** Opening Supplied material block **
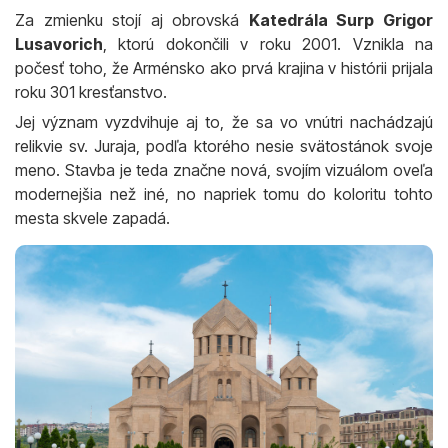
Za zmienku stojí aj obrovská
Katedrála Surp Grigor
Lusavorich
, ktorú dokončili v roku 2001. Vznikla na
počesť toho, že Arménsko ako prvá krajina v histórii prijala
roku 301 kresťanstvo.
Jej význam vyzdvihuje aj to, že sa vo vnútri nachádzajú
relikvie sv. Juraja, podľa ktorého nesie svätostánok svoje
meno. Stavba je teda značne nová, svojím vizuálom oveľa
modernejšia než iné, no napriek tomu do koloritu tohto
mesta skvele zapadá.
** Closing Supplied material block **
Repeat exactly the lines above, starting with the line that contains "Katedrála Surp Grigor" and ending with the last line, both included, and nothing else.

- Written reply -
Katedrála Surp Grigor
Lusavorich
, ktorú dokončili v roku 2001. Vznikla na
počesť toho, že Arménsko ako prvá krajina v histórii prijala
roku 301 kresťanstvo.
Jej význam vyzdvihuje aj to, že sa vo vnútri nachádzajú
relikvie sv. Juraja, podľa ktorého nesie svätostánok svoje
meno. Stavba je teda značne nová, svojím vizuálom oveľa
modernejšia než iné, no napriek tomu do koloritu tohto
mesta skvele zapadá.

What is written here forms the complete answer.